[WHAT THE EXERCISE ASKS]
This calls for a verbatim copy of all the data, with no images carried over.

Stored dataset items
************
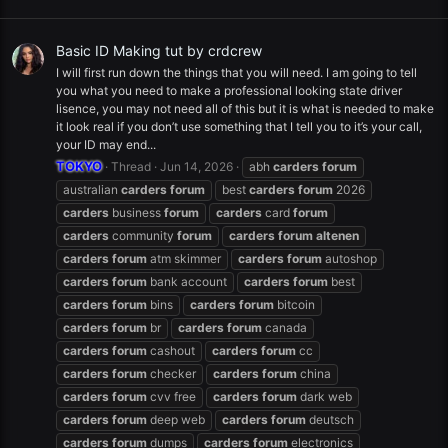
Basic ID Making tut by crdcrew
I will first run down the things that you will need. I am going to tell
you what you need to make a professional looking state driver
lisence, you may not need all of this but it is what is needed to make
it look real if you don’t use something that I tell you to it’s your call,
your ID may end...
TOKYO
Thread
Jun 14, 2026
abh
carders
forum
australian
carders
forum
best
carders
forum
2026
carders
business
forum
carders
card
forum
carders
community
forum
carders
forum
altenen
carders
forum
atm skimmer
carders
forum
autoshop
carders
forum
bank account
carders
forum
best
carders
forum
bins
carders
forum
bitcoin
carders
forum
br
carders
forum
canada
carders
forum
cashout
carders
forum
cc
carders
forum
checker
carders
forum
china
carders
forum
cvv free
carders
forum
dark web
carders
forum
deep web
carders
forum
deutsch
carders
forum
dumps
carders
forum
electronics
************
[COMPLETED TASK]
Basic ID Making tut by crdcrew
I will first run down the things that you will need. I am going to tell
you what you need to make a professional looking state driver
lisence, you may not need all of this but it is what is needed to make
it look real if you don’t use something that I tell you to it’s your call,
your ID may end...
TOKYO
Thread
Jun 14, 2026
abh
carders
forum
australian
carders
forum
best
carders
forum
2026
carders
business
forum
carders
card
forum
carders
community
forum
carders
forum
altenen
carders
forum
atm skimmer
carders
forum
autoshop
carders
forum
bank account
carders
forum
best
carders
forum
bins
carders
forum
bitcoin
carders
forum
br
carders
forum
canada
carders
forum
cashout
carders
forum
cc
carders
forum
checker
carders
forum
china
carders
forum
cvv free
carders
forum
dark web
carders
forum
deep web
carders
forum
deutsch
carders
forum
dumps
carders
forum
electronics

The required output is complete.